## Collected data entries
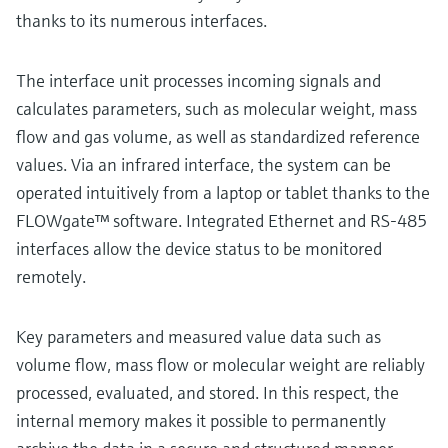
thanks to its numerous interfaces.
The interface unit processes incoming signals and
calculates parameters, such as molecular weight, mass
flow and gas volume, as well as standardized reference
values. Via an infrared interface, the system can be
operated intuitively from a laptop or tablet thanks to the
FLOWgate™ software. Integrated Ethernet and RS-485
interfaces allow the device status to be monitored
remotely.
Key parameters and measured value data such as
volume flow, mass flow or molecular weight are reliably
processed, evaluated, and stored. In this respect, the
internal memory makes it possible to permanently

## EXERCISE BRIEF
Give the entries again exactly. Pictures stay out.

## SOLVED PROBLEM
thanks to its numerous interfaces.
The interface unit processes incoming signals and
calculates parameters, such as molecular weight, mass
flow and gas volume, as well as standardized reference
values. Via an infrared interface, the system can be
operated intuitively from a laptop or tablet thanks to the
FLOWgate™ software. Integrated Ethernet and RS-485
interfaces allow the device status to be monitored
remotely.
Key parameters and measured value data such as
volume flow, mass flow or molecular weight are reliably
processed, evaluated, and stored. In this respect, the
internal memory makes it possible to permanently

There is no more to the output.